This notebook contains material from cbe67701-uncertainty-quantification; content is available on Github.

1.1 Our First Notebook

Created by A. Dowling (adowling@nd.edu)

In [1]:
## import all needed Python libraries here
import numpy as np
import matplotlib.pyplot as plt
from mpl_toolkits.mplot3d.axes3d import Axes3D
import pandas as pd

1.1.1 Python Tutorials

We will use primarily Python this semester. Here are some getting started tutorials from Prof. Kantor:

These tutorials come from three separates classes; our apologies for any repetition.
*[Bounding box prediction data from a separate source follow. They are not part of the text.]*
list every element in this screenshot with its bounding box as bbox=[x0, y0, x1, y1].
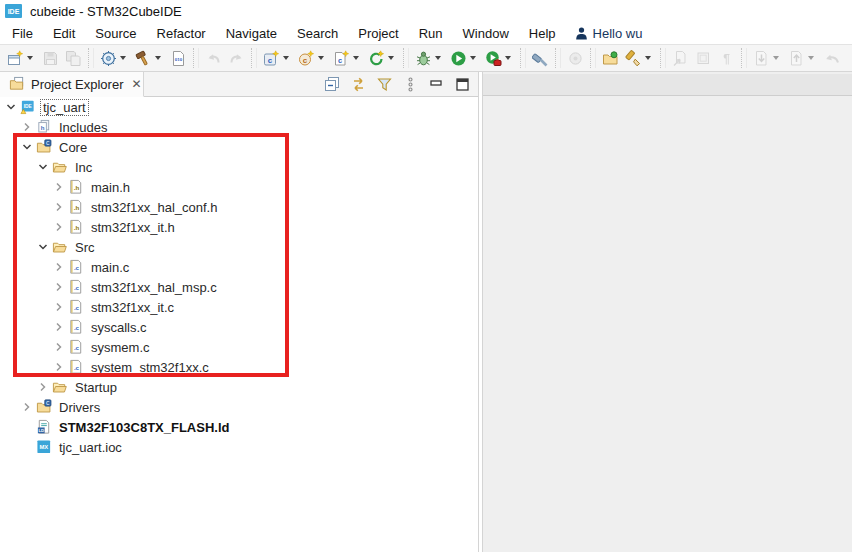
tree-item-stm32f1xx-hal-msp-c[interactable]: .cstm32f1xx_hal_msp.c bbox=[0, 277, 478, 297]
menu-navigate[interactable]: Navigate bbox=[216, 22, 287, 44]
dropdown-caret-icon[interactable] bbox=[645, 56, 651, 60]
dropdown-caret-icon[interactable] bbox=[120, 56, 126, 60]
tree-collapsed-chevron-icon[interactable] bbox=[20, 120, 34, 134]
svg-text:IDE: IDE bbox=[24, 104, 33, 109]
new-source-file-icon: c bbox=[333, 50, 350, 67]
undo-icon bbox=[205, 50, 222, 67]
menu-help[interactable]: Help bbox=[519, 22, 566, 44]
filter-button[interactable] bbox=[374, 75, 394, 95]
dropdown-caret-icon[interactable] bbox=[388, 56, 394, 60]
dropdown-caret-icon[interactable] bbox=[773, 56, 779, 60]
tree-item-tjc-uart-ioc[interactable]: MXtjc_uart.ioc bbox=[0, 437, 478, 457]
dropdown-caret-icon[interactable] bbox=[435, 56, 441, 60]
tree-collapsed-chevron-icon[interactable] bbox=[52, 320, 66, 334]
tree-item-label: syscalls.c bbox=[89, 320, 149, 335]
new-c-project-button[interactable]: c bbox=[260, 46, 295, 70]
dropdown-caret-icon[interactable] bbox=[318, 56, 324, 60]
binary-file-button[interactable]: 010 bbox=[167, 46, 190, 70]
dropdown-caret-icon[interactable] bbox=[505, 56, 511, 60]
tree-item-label: stm32f1xx_it.h bbox=[89, 220, 177, 235]
dropdown-caret-icon[interactable] bbox=[808, 56, 814, 60]
new-wizard-button[interactable] bbox=[4, 46, 39, 70]
tab-project-explorer[interactable]: Project Explorer ✕ bbox=[0, 72, 144, 97]
tree-spacer bbox=[20, 420, 34, 434]
tree-item-stm32f1xx-hal-conf-h[interactable]: .hstm32f1xx_hal_conf.h bbox=[0, 197, 478, 217]
title-bar: IDE cubeide - STM32CubeIDE bbox=[0, 0, 852, 22]
tree-item-core[interactable]: CCore bbox=[0, 137, 478, 157]
undo-button bbox=[202, 46, 225, 70]
dropdown-caret-icon[interactable] bbox=[353, 56, 359, 60]
tree-expanded-chevron-icon[interactable] bbox=[36, 240, 50, 254]
tree-expanded-chevron-icon[interactable] bbox=[36, 160, 50, 174]
tree-item-stm32f103c8tx-flash-ld[interactable]: LDSTM32F103C8TX_FLASH.ld bbox=[0, 417, 478, 437]
run-button[interactable] bbox=[447, 46, 482, 70]
tree-collapsed-chevron-icon[interactable] bbox=[36, 380, 50, 394]
previous-annotation-icon bbox=[788, 50, 805, 67]
menu-source[interactable]: Source bbox=[85, 22, 146, 44]
tree-expanded-chevron-icon[interactable] bbox=[4, 100, 18, 114]
menu-refactor[interactable]: Refactor bbox=[147, 22, 216, 44]
menu-file[interactable]: File bbox=[2, 22, 43, 44]
generate-code-button[interactable] bbox=[365, 46, 400, 70]
tree-item-main-h[interactable]: .hmain.h bbox=[0, 177, 478, 197]
tree-item-system-stm32f1xx-c[interactable]: .csystem_stm32f1xx.c bbox=[0, 357, 478, 377]
tree-item-label: Startup bbox=[73, 380, 119, 395]
c-file-icon: .c bbox=[68, 279, 84, 295]
new-class-button[interactable]: c bbox=[295, 46, 330, 70]
link-with-editor-button[interactable] bbox=[348, 75, 368, 95]
menu-search[interactable]: Search bbox=[287, 22, 348, 44]
tree-collapsed-chevron-icon[interactable] bbox=[52, 340, 66, 354]
tree-collapsed-chevron-icon[interactable] bbox=[52, 300, 66, 314]
search-button[interactable] bbox=[529, 46, 552, 70]
tree-item-sysmem-c[interactable]: .csysmem.c bbox=[0, 337, 478, 357]
menu-edit[interactable]: Edit bbox=[43, 22, 85, 44]
user-account-button[interactable]: Hello wu bbox=[566, 26, 651, 41]
h-file-icon: .h bbox=[68, 199, 84, 215]
tree-item-main-c[interactable]: .cmain.c bbox=[0, 257, 478, 277]
close-icon[interactable]: ✕ bbox=[131, 77, 141, 91]
maximize-button[interactable] bbox=[452, 75, 472, 95]
menu-window[interactable]: Window bbox=[453, 22, 519, 44]
view-menu-button[interactable] bbox=[400, 75, 420, 95]
minimize-button[interactable] bbox=[426, 75, 446, 95]
open-element-button[interactable] bbox=[599, 46, 622, 70]
tree-item-syscalls-c[interactable]: .csyscalls.c bbox=[0, 317, 478, 337]
dropdown-caret-icon[interactable] bbox=[283, 56, 289, 60]
save-all-icon bbox=[65, 50, 82, 67]
tree-expanded-chevron-icon[interactable] bbox=[20, 140, 34, 154]
external-tools-button[interactable] bbox=[482, 46, 517, 70]
tree-collapsed-chevron-icon[interactable] bbox=[52, 180, 66, 194]
dropdown-caret-icon[interactable] bbox=[155, 56, 161, 60]
save-icon bbox=[42, 50, 59, 67]
device-configuration-button[interactable] bbox=[97, 46, 132, 70]
tree-collapsed-chevron-icon[interactable] bbox=[52, 220, 66, 234]
tree-collapsed-chevron-icon[interactable] bbox=[20, 400, 34, 414]
tree-item-startup[interactable]: Startup bbox=[0, 377, 478, 397]
tree-item-label: stm32f1xx_it.c bbox=[89, 300, 176, 315]
tree-item-drivers[interactable]: CDrivers bbox=[0, 397, 478, 417]
svg-text:.c: .c bbox=[74, 264, 80, 271]
tree-item-src[interactable]: Src bbox=[0, 237, 478, 257]
tree-item-inc[interactable]: Inc bbox=[0, 157, 478, 177]
new-source-file-button[interactable]: c bbox=[330, 46, 365, 70]
build-button[interactable] bbox=[132, 46, 167, 70]
tree-collapsed-chevron-icon[interactable] bbox=[52, 200, 66, 214]
svg-text:h: h bbox=[41, 124, 45, 131]
menu-run[interactable]: Run bbox=[409, 22, 453, 44]
tree-item-includes[interactable]: hIncludes bbox=[0, 117, 478, 137]
collapse-all-button[interactable] bbox=[322, 75, 342, 95]
tree-item-stm32f1xx-it-h[interactable]: .hstm32f1xx_it.h bbox=[0, 217, 478, 237]
highlighter-button[interactable] bbox=[622, 46, 657, 70]
previous-annotation-button bbox=[785, 46, 820, 70]
new-c-project-icon: c bbox=[263, 50, 280, 67]
tree-item-tjc-uart[interactable]: IDEtjc_uart bbox=[0, 97, 478, 117]
debug-button[interactable] bbox=[412, 46, 447, 70]
tree-collapsed-chevron-icon[interactable] bbox=[52, 280, 66, 294]
h-file-icon: .h bbox=[68, 219, 84, 235]
menu-project[interactable]: Project bbox=[348, 22, 408, 44]
tree-item-stm32f1xx-it-c[interactable]: .cstm32f1xx_it.c bbox=[0, 297, 478, 317]
dropdown-caret-icon[interactable] bbox=[27, 56, 33, 60]
tree-collapsed-chevron-icon[interactable] bbox=[52, 360, 66, 374]
dropdown-caret-icon[interactable] bbox=[470, 56, 476, 60]
tree-collapsed-chevron-icon[interactable] bbox=[52, 260, 66, 274]
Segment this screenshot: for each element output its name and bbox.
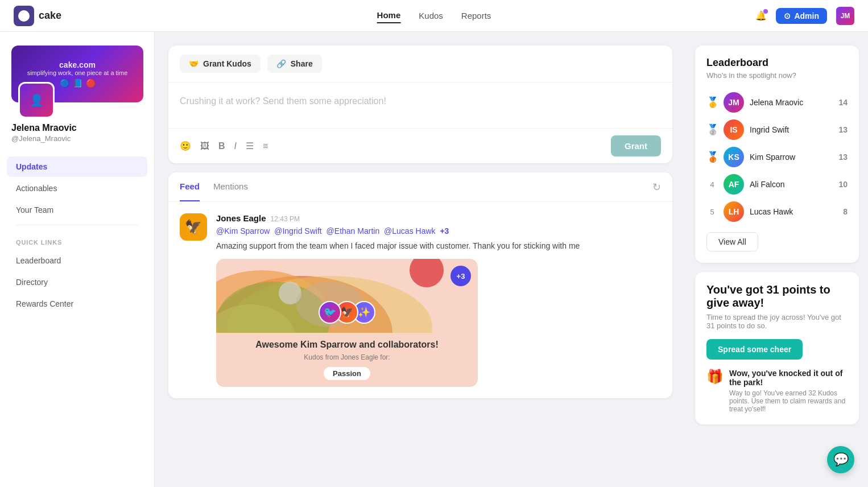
- svg-point-6: [410, 259, 444, 287]
- sidebar-item-leaderboard[interactable]: Leaderboard: [7, 250, 147, 271]
- leaderboard-row-1: 🥇 JM Jelena Mraovic 14: [706, 89, 848, 116]
- lb-avatar-3: KS: [724, 147, 744, 167]
- lb-name-5: Lucas Hawk: [750, 207, 837, 216]
- logo[interactable]: cake: [14, 6, 61, 26]
- rank-5: 5: [706, 208, 718, 216]
- sidebar-profile: cake.com simplifying work, one piece at …: [0, 46, 154, 156]
- lb-name-2: Ingrid Swift: [750, 125, 833, 134]
- cover-tagline: simplifying work, one piece at a time: [27, 69, 128, 76]
- lb-score-3: 13: [838, 152, 848, 162]
- lb-avatar-1: JM: [724, 92, 744, 113]
- svg-point-0: [18, 10, 30, 22]
- leaderboard-row-4: 4 AF Ali Falcon 10: [706, 171, 848, 198]
- sidebar-divider: [16, 225, 138, 225]
- layout: cake.com simplifying work, one piece at …: [0, 32, 868, 487]
- card-tag: Passion: [324, 367, 370, 380]
- lb-name-3: Kim Sparrow: [750, 152, 833, 162]
- refresh-icon[interactable]: ↻: [652, 181, 661, 193]
- achievement-text: Wow, you've knocked it out of the park! …: [729, 369, 848, 413]
- lb-score-2: 13: [838, 125, 848, 134]
- leaderboard-row-2: 🥈 IS Ingrid Swift 13: [706, 116, 848, 143]
- feed-tabs: Feed Mentions ↻: [168, 172, 672, 202]
- card-title: Awesome Kim Sparrow and collaborators!: [225, 340, 469, 350]
- notifications-button[interactable]: 🔔: [755, 10, 767, 21]
- tab-mentions[interactable]: Mentions: [213, 172, 248, 201]
- image-icon[interactable]: 🖼: [200, 141, 209, 151]
- share-button[interactable]: 🔗 Share: [267, 55, 322, 73]
- user-avatar-small[interactable]: JM: [836, 7, 854, 25]
- share-label: Share: [291, 59, 313, 68]
- lb-score-5: 8: [843, 207, 848, 216]
- sidebar: cake.com simplifying work, one piece at …: [0, 32, 155, 487]
- lb-name-1: Jelena Mraovic: [750, 98, 833, 107]
- bullet-list-icon[interactable]: ☰: [246, 141, 254, 151]
- points-subtitle: Time to spread the joy across! You've go…: [706, 313, 848, 330]
- logo-text: cake: [39, 10, 61, 22]
- admin-button[interactable]: ⊙ Admin: [776, 8, 827, 24]
- chat-icon: 💬: [833, 452, 849, 467]
- quick-links-label: QUICK LINKS: [7, 230, 147, 250]
- compose-toolbar-top: 🤝 Grant Kudos 🔗 Share: [168, 46, 672, 82]
- sidebar-item-actionables[interactable]: Actionables: [7, 178, 147, 199]
- post-text: Amazing support from the team when I fac…: [216, 240, 661, 252]
- lb-name-4: Ali Falcon: [750, 180, 833, 189]
- achievement-subtitle: Way to go! You've earned 32 Kudos points…: [729, 389, 848, 413]
- compose-input[interactable]: Crushing it at work? Send them some appr…: [168, 82, 672, 128]
- card-body: Awesome Kim Sparrow and collaborators! K…: [216, 333, 478, 387]
- sidebar-item-updates[interactable]: Updates: [7, 156, 147, 177]
- feed-box: Feed Mentions ↻ 🦅 Jones Eagle 12:43 PM: [168, 172, 672, 398]
- post-plus: +3: [440, 226, 449, 236]
- post-author-avatar: 🦅: [180, 213, 207, 241]
- chat-bubble[interactable]: 💬: [827, 446, 854, 473]
- lb-avatar-5: LH: [724, 201, 744, 222]
- leaderboard-subtitle: Who's in the spotlight now?: [706, 71, 848, 80]
- compose-toolbar-bottom: 🙂 🖼 B I ☰ ≡ Grant: [168, 128, 672, 163]
- leaderboard-row-3: 🥉 KS Kim Sparrow 13: [706, 143, 848, 171]
- card-subtitle: Kudos from Jones Eagle for:: [225, 353, 469, 361]
- right-panel: Leaderboard Who's in the spotlight now? …: [686, 32, 868, 487]
- nav-reports[interactable]: Reports: [461, 9, 491, 23]
- card-visual: 🐦 🦅 ✨: [216, 259, 478, 333]
- rank-3-icon: 🥉: [706, 151, 718, 163]
- grant-kudos-button[interactable]: 🤝 Grant Kudos: [180, 55, 261, 73]
- topnav-right: 🔔 ⊙ Admin JM: [755, 7, 854, 25]
- grant-button[interactable]: Grant: [611, 135, 661, 156]
- topnav-links: Home Kudos Reports: [377, 8, 491, 23]
- italic-icon[interactable]: I: [234, 141, 237, 151]
- numbered-list-icon[interactable]: ≡: [263, 141, 268, 151]
- rank-4: 4: [706, 180, 718, 189]
- cover-brand: cake.com: [27, 60, 128, 69]
- kudos-card: +3: [216, 259, 478, 387]
- points-card: You've got 31 points to give away! Time …: [695, 272, 859, 424]
- post-content: Jones Eagle 12:43 PM @Kim Sparrow @Ingri…: [216, 213, 661, 387]
- tab-feed[interactable]: Feed: [180, 172, 200, 201]
- compose-box: 🤝 Grant Kudos 🔗 Share Crushing it at wor…: [168, 46, 672, 163]
- format-toolbar: 🙂 🖼 B I ☰ ≡: [180, 141, 268, 151]
- sidebar-item-directory[interactable]: Directory: [7, 272, 147, 292]
- rank-1-icon: 🥇: [706, 96, 718, 109]
- post-author-name: Jones Eagle: [216, 213, 266, 223]
- achievement-icon: 🎁: [706, 369, 724, 385]
- post-header: Jones Eagle 12:43 PM: [216, 213, 661, 223]
- sidebar-item-your-team[interactable]: Your Team: [7, 200, 147, 220]
- bold-icon[interactable]: B: [218, 141, 225, 151]
- feed-post: 🦅 Jones Eagle 12:43 PM @Kim Sparrow @Ing…: [180, 213, 661, 387]
- achievement-title: Wow, you've knocked it out of the park!: [729, 369, 848, 387]
- logo-icon: [14, 6, 34, 26]
- lb-avatar-2: IS: [724, 119, 744, 140]
- leaderboard-title: Leaderboard: [706, 57, 848, 69]
- lb-score-1: 14: [838, 98, 848, 107]
- leaderboard-row-5: 5 LH Lucas Hawk 8: [706, 198, 848, 225]
- nav-home[interactable]: Home: [377, 8, 401, 23]
- emoji-icon[interactable]: 🙂: [180, 141, 191, 151]
- grant-kudos-label: Grant Kudos: [203, 59, 251, 68]
- card-avatar-1: 🐦: [319, 301, 341, 324]
- lb-score-4: 10: [838, 180, 848, 189]
- view-all-button[interactable]: View All: [706, 232, 758, 251]
- spread-cheer-button[interactable]: Spread some cheer: [706, 339, 803, 360]
- admin-label: Admin: [794, 11, 819, 20]
- points-title: You've got 31 points to give away!: [706, 283, 848, 309]
- topnav: cake Home Kudos Reports 🔔 ⊙ Admin JM: [0, 0, 868, 32]
- nav-kudos[interactable]: Kudos: [419, 9, 443, 23]
- sidebar-item-rewards-center[interactable]: Rewards Center: [7, 294, 147, 314]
Prof. McClarren has provided supplemental examples in both Python and R. Although it is possible to run R on Google Colab, the steps are a little clunky. If possible, let's try to find popular Python libraries to replace the R examples if possible.

1.1.2 Markdown Tutorial

Markdown cells allow us to write text in notebooks. We can also use LaTeX to typeset questions:

$$A = \pi r^2$$

In a markdown cell, starting a line with...

# creates a title. Please only use this at the top of the notebook.

## creates a section title. We recommend organizing your example into 2 to 5 sections.

### creates a subsection title.

#### createa a subsubsection title.

The package nbpages will automatically add numbers to sections, subsections, etc. when publishing to the HTML website. Please do not start titles with a number. Prof. Dowling will run nbpages.

For example, nbpages will automatially added the following section numbers:

# 1.1

## 1.1.1

### 1.1.1.1

#### 1.1.1.1.1

The extra 1. is because this notebook is for chapter 1, subchapter 1.1.

Recommended tutorial: Markdown in Jupyter Notebook

Please avoid adding HTML code to your markdown cells. HTML code can cause formatting issues with nbpages.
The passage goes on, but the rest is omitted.